* INFORMATION GIVEN:
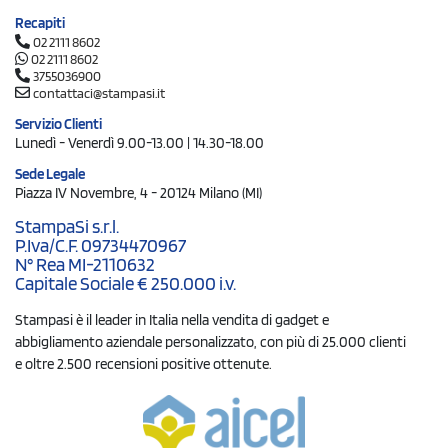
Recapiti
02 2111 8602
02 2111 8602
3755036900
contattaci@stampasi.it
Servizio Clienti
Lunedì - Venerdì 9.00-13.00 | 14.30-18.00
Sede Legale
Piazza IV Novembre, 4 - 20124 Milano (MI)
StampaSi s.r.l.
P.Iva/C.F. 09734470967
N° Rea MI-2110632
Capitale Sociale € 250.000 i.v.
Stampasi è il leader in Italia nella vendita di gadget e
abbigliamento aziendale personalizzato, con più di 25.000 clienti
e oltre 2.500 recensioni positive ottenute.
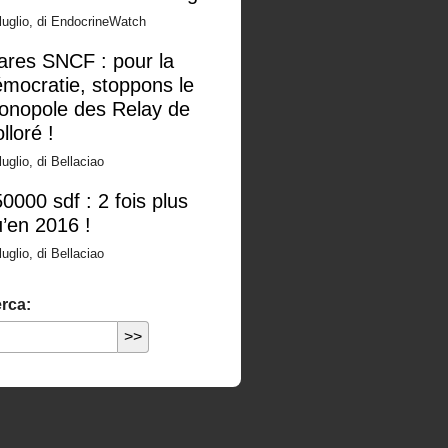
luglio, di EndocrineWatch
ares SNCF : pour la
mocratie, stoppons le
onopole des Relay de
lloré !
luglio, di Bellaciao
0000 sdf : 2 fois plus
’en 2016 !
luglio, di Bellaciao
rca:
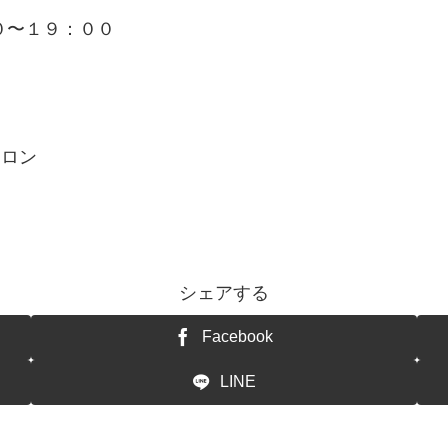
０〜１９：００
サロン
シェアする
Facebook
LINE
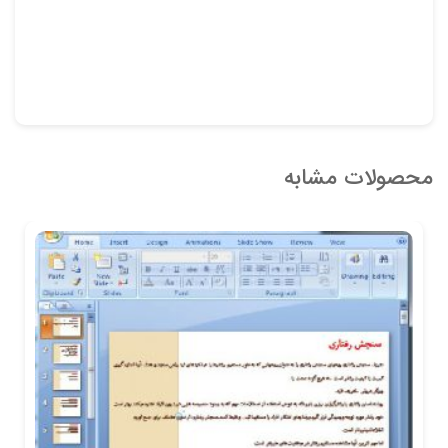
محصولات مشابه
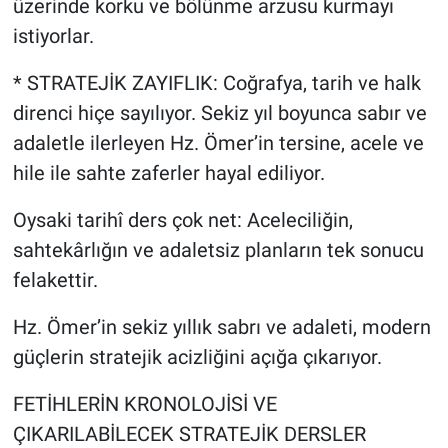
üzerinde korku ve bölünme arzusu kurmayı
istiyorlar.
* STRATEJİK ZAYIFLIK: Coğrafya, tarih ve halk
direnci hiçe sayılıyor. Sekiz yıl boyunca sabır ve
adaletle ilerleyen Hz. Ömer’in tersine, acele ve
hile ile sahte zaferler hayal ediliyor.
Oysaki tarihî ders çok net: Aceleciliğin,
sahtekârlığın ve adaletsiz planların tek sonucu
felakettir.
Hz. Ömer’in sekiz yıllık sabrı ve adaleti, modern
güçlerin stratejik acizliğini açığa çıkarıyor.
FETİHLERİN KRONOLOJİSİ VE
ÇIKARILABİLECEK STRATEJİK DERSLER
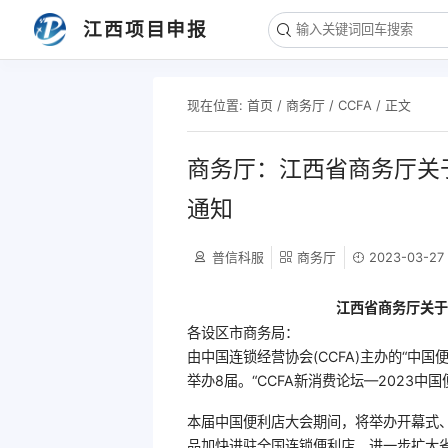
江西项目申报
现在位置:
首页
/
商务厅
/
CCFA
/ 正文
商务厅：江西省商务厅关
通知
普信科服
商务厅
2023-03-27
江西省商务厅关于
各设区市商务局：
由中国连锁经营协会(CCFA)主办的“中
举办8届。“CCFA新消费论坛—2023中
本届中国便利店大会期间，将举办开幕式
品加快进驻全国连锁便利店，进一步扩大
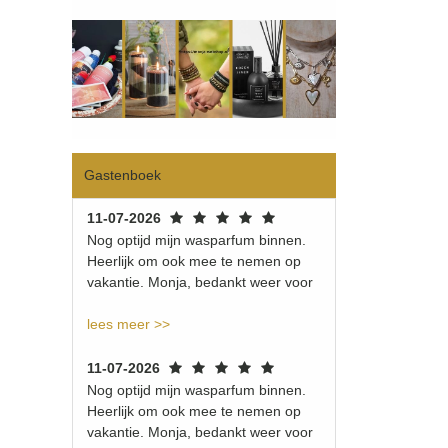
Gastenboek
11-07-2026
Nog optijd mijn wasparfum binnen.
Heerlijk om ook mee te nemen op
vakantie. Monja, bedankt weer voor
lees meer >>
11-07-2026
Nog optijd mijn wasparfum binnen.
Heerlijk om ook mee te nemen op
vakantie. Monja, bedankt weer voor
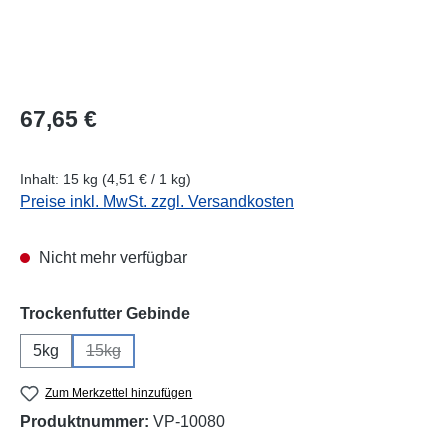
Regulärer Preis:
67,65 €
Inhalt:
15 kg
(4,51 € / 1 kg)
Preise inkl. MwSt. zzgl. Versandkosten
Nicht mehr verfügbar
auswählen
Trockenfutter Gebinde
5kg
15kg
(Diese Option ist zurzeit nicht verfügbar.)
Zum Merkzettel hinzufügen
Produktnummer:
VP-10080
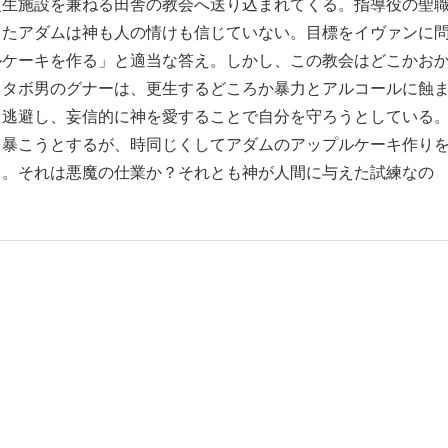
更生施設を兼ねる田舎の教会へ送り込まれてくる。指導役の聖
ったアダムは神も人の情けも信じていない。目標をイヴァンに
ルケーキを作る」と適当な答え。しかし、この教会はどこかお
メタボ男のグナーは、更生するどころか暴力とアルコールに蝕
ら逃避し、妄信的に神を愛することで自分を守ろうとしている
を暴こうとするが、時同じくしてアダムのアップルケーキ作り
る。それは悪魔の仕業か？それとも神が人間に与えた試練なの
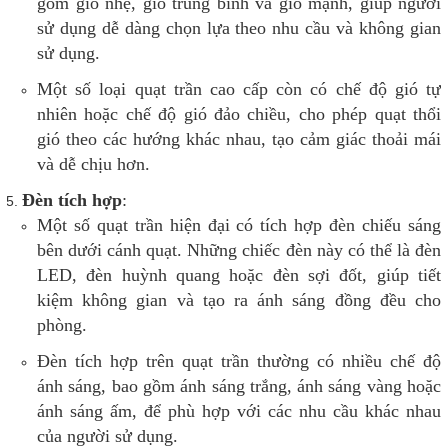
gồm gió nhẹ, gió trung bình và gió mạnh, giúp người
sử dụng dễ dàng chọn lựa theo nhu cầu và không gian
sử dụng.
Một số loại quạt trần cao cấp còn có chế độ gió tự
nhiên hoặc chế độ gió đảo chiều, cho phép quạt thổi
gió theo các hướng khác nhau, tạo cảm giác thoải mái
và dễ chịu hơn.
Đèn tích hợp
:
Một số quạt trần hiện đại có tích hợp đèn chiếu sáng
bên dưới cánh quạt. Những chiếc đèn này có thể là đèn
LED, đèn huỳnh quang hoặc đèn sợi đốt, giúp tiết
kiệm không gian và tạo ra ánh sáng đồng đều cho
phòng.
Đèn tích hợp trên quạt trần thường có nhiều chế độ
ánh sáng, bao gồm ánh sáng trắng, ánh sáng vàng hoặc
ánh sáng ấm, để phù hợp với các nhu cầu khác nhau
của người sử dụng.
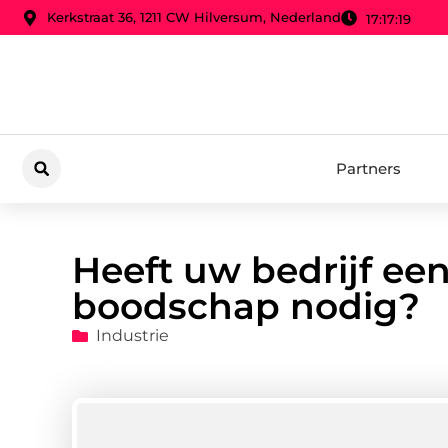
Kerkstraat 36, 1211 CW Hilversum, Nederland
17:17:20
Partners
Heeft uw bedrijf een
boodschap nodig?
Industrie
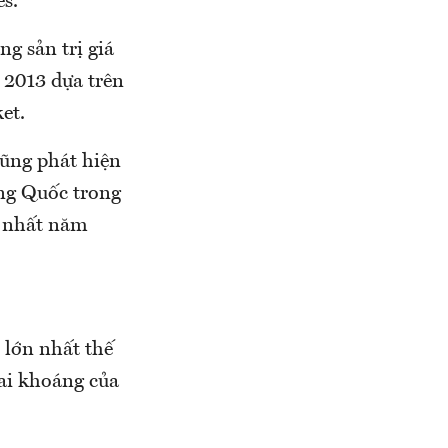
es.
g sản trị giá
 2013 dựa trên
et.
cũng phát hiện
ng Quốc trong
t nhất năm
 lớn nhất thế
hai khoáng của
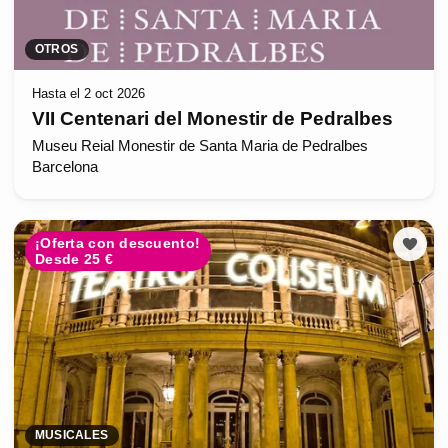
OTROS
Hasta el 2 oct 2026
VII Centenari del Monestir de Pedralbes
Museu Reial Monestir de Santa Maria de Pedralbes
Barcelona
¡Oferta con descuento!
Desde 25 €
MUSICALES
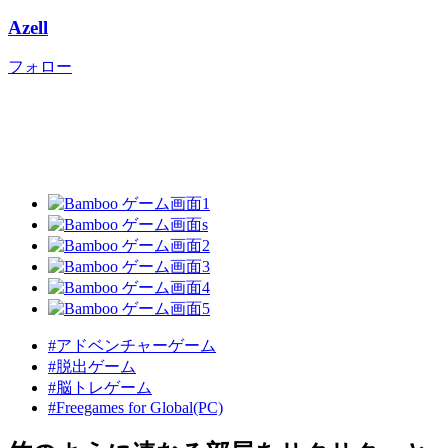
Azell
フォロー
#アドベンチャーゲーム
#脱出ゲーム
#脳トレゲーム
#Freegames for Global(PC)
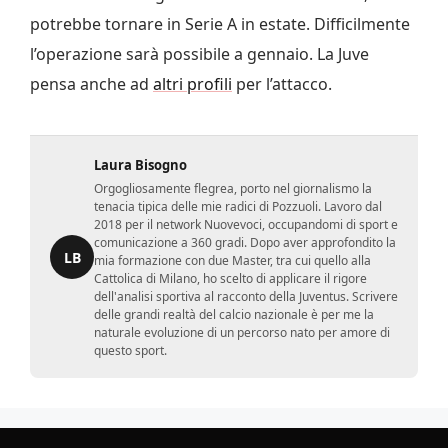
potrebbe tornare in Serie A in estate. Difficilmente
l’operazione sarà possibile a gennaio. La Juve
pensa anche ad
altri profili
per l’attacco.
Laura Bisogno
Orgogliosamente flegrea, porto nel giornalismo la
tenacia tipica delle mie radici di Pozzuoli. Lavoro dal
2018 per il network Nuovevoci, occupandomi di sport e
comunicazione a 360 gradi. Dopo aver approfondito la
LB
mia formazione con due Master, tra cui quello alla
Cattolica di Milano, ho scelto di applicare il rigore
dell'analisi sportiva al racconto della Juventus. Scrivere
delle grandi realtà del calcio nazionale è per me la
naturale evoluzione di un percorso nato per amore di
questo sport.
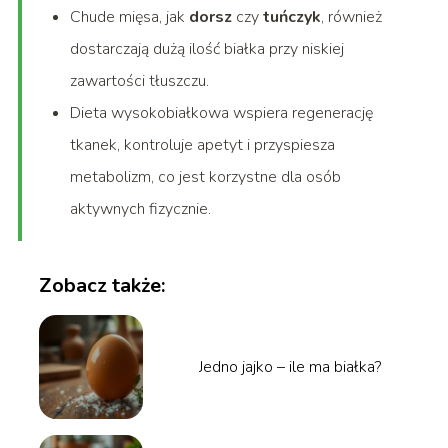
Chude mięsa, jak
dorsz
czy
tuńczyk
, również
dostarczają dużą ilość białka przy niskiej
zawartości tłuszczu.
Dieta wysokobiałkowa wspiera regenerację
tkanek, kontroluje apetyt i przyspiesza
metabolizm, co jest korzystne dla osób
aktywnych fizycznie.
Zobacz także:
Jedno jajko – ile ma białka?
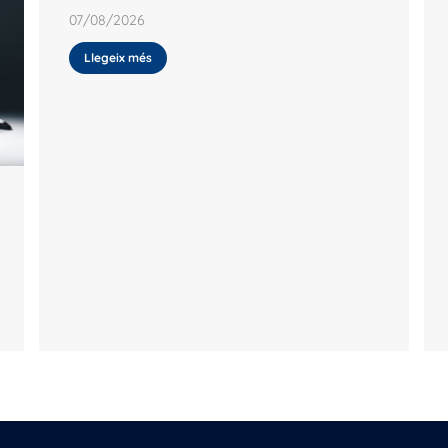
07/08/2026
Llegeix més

* PROBLEM: Write out the whole listing exactly as it appears, and omit the pictures.

* EXERCISE RESPONSE:
Recapiti
02 2111 8602
02 2111 8602
3755036900
contattaci@stampasi.it
Servizio Clienti
Lunedì - Venerdì 9.00-13.00 | 14.30-18.00
Sede Legale
Piazza IV Novembre, 4 - 20124 Milano (MI)
StampaSi s.r.l.
P.Iva/C.F. 09734470967
N° Rea MI-2110632
Capitale Sociale € 250.000 i.v.
Stampasi è il leader in Italia nella vendita di gadget e
abbigliamento aziendale personalizzato, con più di 25.000 clienti
e oltre 2.500 recensioni positive ottenute.
luglio, di EndocrineWatch
ares SNCF : pour la
mocratie, stoppons le
onopole des Relay de
lloré !
luglio, di Bellaciao
0000 sdf : 2 fois plus
’en 2016 !
luglio, di Bellaciao
rca:
０〜１９：００
サロン
シェアする
Facebook
LINE
محصولات مشابه
üzerinde korku ve bölünme arzusu kurmayı
istiyorlar.
* STRATEJİK ZAYIFLIK: Coğrafya, tarih ve halk
direnci hiçe sayılıyor. Sekiz yıl boyunca sabır ve
adaletle ilerleyen Hz. Ömer’in tersine, acele ve
hile ile sahte zaferler hayal ediliyor.
Oysaki tarihî ders çok net: Aceleciliğin,
sahtekârlığın ve adaletsiz planların tek sonucu
felakettir.
Hz. Ömer’in sekiz yıllık sabrı ve adaleti, modern
güçlerin stratejik acizliğini açığa çıkarıyor.
FETİHLERİN KRONOLOJİSİ VE
ÇIKARILABİLECEK STRATEJİK DERSLER
江西项目申报
现在位置:
首页
/
商务厅
/
CCFA
/ 正文
商务厅：江西省商务厅关
通知
普信科服
商务厅
2023-03-27
江西省商务厅关于
各设区市商务局：
由中国连锁经营协会(CCFA)主办的“中
举办8届。“CCFA新消费论坛—2023中
本届中国便利店大会期间，将举办开幕式
品加快进驻全国连锁便利店，进一步扩大
Gastenboek
11-07-2026
Nog optijd mijn wasparfum binnen.
Heerlijk om ook mee te nemen op
vakantie. Monja, bedankt weer voor
lees meer >>
11-07-2026
Nog optijd mijn wasparfum binnen.
Heerlijk om ook mee te nemen op
vakantie. Monja, bedankt weer voor
Regulärer Preis:
67,65 €
Inhalt:
15 kg
(4,51 € / 1 kg)
Preise inkl. MwSt. zzgl. Versandkosten
Nicht mehr verfügbar
auswählen
Trockenfutter Gebinde
5kg
15kg
(Diese Option ist zurzeit nicht verfügbar.)
Zum Merkzettel hinzufügen
Produktnummer:
VP-10080
更生施設を兼ねる田舎の教会へ送り込まれてくる。指導役の聖
ったアダムは神も人の情けも信じていない。目標をイヴァンに
ルケーキを作る」と適当な答え。しかし、この教会はどこかお
メタボ男のグナーは、更生するどころか暴力とアルコールに蝕
ら逃避し、妄信的に神を愛することで自分を守ろうとしている
を暴こうとするが、時同じくしてアダムのアップルケーキ作り
る。それは悪魔の仕業か？それとも神が人間に与えた試練なの
gồm gió nhẹ, gió trung bình và gió mạnh, giúp người
sử dụng dễ dàng chọn lựa theo nhu cầu và không gian
sử dụng.
Một số loại quạt trần cao cấp còn có chế độ gió tự
nhiên hoặc chế độ gió đảo chiều, cho phép quạt thổi
gió theo các hướng khác nhau, tạo cảm giác thoải mái
và dễ chịu hơn.
Đèn tích hợp
:
Một số quạt trần hiện đại có tích hợp đèn chiếu sáng
bên dưới cánh quạt. Những chiếc đèn này có thể là đèn
LED, đèn huỳnh quang hoặc đèn sợi đốt, giúp tiết
kiệm không gian và tạo ra ánh sáng đồng đều cho
phòng.
Đèn tích hợp trên quạt trần thường có nhiều chế độ
ánh sáng, bao gồm ánh sáng trắng, ánh sáng vàng hoặc
ánh sáng ấm, để phù hợp với các nhu cầu khác nhau
của người sử dụng.
Kerkstraat 36, 1211 CW Hilversum, Nederland
17:17:20
Partners
Heeft uw bedrijf een
boodschap nodig?
Industrie
es.
g sản trị giá
 2013 dựa trên
et.
cũng phát hiện
ng Quốc trong
t nhất năm
 lớn nhất thế
hai khoáng của
OTROS
Hasta el 2 oct 2026
VII Centenari del Monestir de Pedralbes
Museu Reial Monestir de Santa Maria de Pedralbes
Barcelona
¡Oferta con descuento!
Desde 25 €
MUSICALES
Azell
フォロー
#アドベンチャーゲーム
#脱出ゲーム
#脳トレゲーム
#Freegames for Global(PC)
potrebbe tornare in Serie A in estate. Difficilmente
l’operazione sarà possibile a gennaio. La Juve
pensa anche ad
altri profili
per l’attacco.
Laura Bisogno
Orgogliosamente flegrea, porto nel giornalismo la
tenacia tipica delle mie radici di Pozzuoli. Lavoro dal
2018 per il network Nuovevoci, occupandomi di sport e
comunicazione a 360 gradi. Dopo aver approfondito la
LB
mia formazione con due Master, tra cui quello alla
Cattolica di Milano, ho scelto di applicare il rigore
dell'analisi sportiva al racconto della Juventus. Scrivere
delle grandi realtà del calcio nazionale è per me la
naturale evoluzione di un percorso nato per amore di
questo sport.
Chude mięsa, jak
dorsz
czy
tuńczyk
, również
dostarczają dużą ilość białka przy niskiej
zawartości tłuszczu.
Dieta wysokobiałkowa wspiera regenerację
tkanek, kontroluje apetyt i przyspiesza
metabolizm, co jest korzystne dla osób
aktywnych fizycznie.
Zobacz także:
Jedno jajko – ile ma białka?
07/08/2026
Llegeix més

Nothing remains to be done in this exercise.